Salvo manages to defeat the Hand and retrieve a kill-switch device implanted in the children. Upon returning to the 1980s, Salvo and Germán eliminate Prince Condor and Alma, destroying the spacecraft and ending the threat.

==Editorial history==
The Eternaut was a comic strip written between 1957 and 1959 by Héctor Germán Oesterheld and Francisco Solano López. They made a sequel, El Eternauta: segunda parte between 1976 and 1978. By that time, Oesterheld had joined the Montoneros and used the comic to promote left-wing propaganda against the military junta. He, therefore, was subjected to an enforced disappearance during the National Reorganization Process. Since the comic was still popular in Europe, it was soon followed by a third part. Editors Alfredo Scutti from Ediciones Record (Argentina) and Alvaro Zerboni from Eura Editoriale (Italy) negotiated the terms. The new series would be published first in Italy, in the comic L'Eternauta, and then in the Argentine Skorpio.

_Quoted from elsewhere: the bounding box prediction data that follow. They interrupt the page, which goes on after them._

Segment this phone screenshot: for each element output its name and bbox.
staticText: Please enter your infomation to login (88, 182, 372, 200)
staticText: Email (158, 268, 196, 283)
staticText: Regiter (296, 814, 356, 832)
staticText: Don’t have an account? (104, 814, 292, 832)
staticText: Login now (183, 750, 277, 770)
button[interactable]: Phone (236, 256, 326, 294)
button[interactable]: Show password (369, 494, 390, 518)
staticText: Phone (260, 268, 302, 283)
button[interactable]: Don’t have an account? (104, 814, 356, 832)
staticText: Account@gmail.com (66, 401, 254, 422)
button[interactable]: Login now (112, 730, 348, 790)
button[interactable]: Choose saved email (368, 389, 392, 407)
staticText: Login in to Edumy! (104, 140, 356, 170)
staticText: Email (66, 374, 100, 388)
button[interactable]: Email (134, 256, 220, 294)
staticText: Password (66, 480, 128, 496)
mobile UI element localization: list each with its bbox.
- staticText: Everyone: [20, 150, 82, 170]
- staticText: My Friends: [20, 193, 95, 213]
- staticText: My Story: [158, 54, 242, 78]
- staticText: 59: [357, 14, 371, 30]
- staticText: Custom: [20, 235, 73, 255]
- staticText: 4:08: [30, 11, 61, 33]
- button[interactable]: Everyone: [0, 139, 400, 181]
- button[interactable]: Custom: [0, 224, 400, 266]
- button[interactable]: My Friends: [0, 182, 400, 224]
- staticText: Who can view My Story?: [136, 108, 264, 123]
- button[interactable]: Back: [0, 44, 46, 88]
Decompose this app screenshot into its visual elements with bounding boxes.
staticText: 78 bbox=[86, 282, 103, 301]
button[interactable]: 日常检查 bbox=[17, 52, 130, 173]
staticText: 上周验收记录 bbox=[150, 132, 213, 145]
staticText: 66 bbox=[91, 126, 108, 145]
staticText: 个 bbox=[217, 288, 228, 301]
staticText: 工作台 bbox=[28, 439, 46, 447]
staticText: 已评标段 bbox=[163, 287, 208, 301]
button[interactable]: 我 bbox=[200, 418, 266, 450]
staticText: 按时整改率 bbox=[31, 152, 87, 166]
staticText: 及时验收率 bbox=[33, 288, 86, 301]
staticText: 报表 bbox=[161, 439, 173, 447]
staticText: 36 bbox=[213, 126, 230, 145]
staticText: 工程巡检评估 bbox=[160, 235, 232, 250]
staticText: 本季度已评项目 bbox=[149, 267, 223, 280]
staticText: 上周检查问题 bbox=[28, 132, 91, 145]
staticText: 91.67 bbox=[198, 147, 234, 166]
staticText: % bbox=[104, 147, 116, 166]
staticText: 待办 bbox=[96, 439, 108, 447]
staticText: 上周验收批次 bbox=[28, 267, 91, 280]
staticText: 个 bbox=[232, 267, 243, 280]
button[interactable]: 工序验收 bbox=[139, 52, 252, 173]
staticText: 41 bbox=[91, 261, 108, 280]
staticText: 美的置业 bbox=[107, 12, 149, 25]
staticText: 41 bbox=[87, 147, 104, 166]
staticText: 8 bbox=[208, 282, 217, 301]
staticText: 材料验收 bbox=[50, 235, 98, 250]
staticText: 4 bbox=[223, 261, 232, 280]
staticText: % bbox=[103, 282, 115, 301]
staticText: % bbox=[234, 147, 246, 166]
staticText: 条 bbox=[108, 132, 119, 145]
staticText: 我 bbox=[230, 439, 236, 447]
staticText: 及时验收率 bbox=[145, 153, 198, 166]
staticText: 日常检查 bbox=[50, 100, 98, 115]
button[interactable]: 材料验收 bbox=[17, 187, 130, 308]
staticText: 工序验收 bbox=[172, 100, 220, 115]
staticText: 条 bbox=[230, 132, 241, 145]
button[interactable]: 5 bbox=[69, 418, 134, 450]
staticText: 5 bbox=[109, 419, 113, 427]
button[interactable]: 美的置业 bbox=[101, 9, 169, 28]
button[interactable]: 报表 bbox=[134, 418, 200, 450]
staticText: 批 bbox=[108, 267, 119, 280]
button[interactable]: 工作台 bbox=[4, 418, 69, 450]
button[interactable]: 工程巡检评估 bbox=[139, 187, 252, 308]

The story had no credited authors, although it was written by Alberto Ongaro, with illustrations by Oswal, Mario Morhain, and Carlos Meglia. Oesterheld's self-insert character, Germán, who had been introduced at the end of part one of El Eternauta, was retained as a viewpoint character in the 1975 story. Solano López received proposals to draw the new comic, but refused to do so because of the tragic circumstances of the sequel, which was still close in time. As Ediciones Record insisted, he only drew some faces for future reference, and asked that the credits do not mention him. He drew the faces of the first thirty pages, based on Oswal's drafts. Morhain took over the art after the comic's editors "had squeezed all the juice they could out of his faces", according to Solano López. The resulting comic, he added, was "impersonal, cold".